I killed the flame, waited a moment, then pressed the key into the sticky packing tape. When I pulled the key away, much of the soot remained on the tape—a perfect duplicate. I carefully applied the tape to my debit card, preserving the image.

In the room behind me, I heard a girl laugh, then Dr. Rose’s voice. I couldn’t make out the words.

I wiped the remaining soot from the key on my jeans and put the key back on Dr. Rose’s ring. Returned the ring to her purse. Slipped the items I’d brought with me back in my pack and left the office.

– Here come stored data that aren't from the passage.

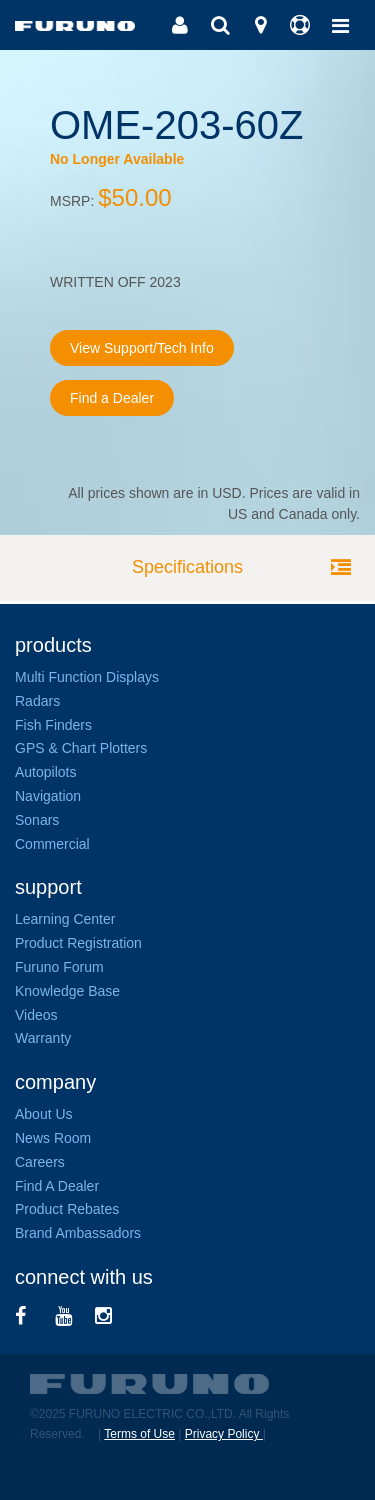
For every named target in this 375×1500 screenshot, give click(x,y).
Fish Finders (53, 725)
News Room (53, 1138)
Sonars (37, 820)
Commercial (52, 844)
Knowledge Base (67, 991)
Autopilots (45, 772)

Four minutes total, my best time yet.

 

What’s your best time, Jessica? Do they teach this sort of thing in the FBI? I bet you cheat and use one of those automated lockpicks. They’re called snap guns, right? You’ll need to get me one of those. The holidays are coming up—it’s never too early to start buying those stocking stuffers.

 

 

Chapter Twenty-One

 

 

Dobbs

 


Dobbs called for backup as he ran, barking orders into his phone. He pushed out through the glass door at the end of the hall into the courtyard, drew his weapon, and got his bearings.

The courtyard was larger than it appeared from the outside. Three long rows of garages stood in the center, the building on one side and a tall cinder-block wall on the three others. Arrows painted on the blacktop indicated the flow of vehicular traffic. Signs identified rows A through D, D being the last.

Wilkins shielded his eyes with one hand, held his gun in the other. “You go in from this side, I’ll circle around to his row from the far end, and we’ll box him in.”

Dobbs nodded, ran past the first two rows, and rounded the corner at D in a low crouch. Wilkins came around the opposite end, his gun pointed at the blacktop.

The row was deserted. Kepler was gone.

Dobbs knew the moment he saw the combination lock secured on the bottom right of the garage door.

Wilkins turned in a slow circle. “He can’t be far.”

“Get back to the main entrance, wait for backup, then comb everything—every inch. I’ll—” Dobbs’s phone rang. He didn’t recognize the number. “This is Dobbs.”

A female voice, slight Southern accent. “Detective, this is Special Agent Jessica Gimble with the FBI. I need you to listen to me carefully. I believe the suspect you have in custody might be responsible for multiple homicides in at least ten states. He is to be considered extremely dangerous. I’ve got marshals en route. They’re about twenty minutes out from LAPD headquarters.”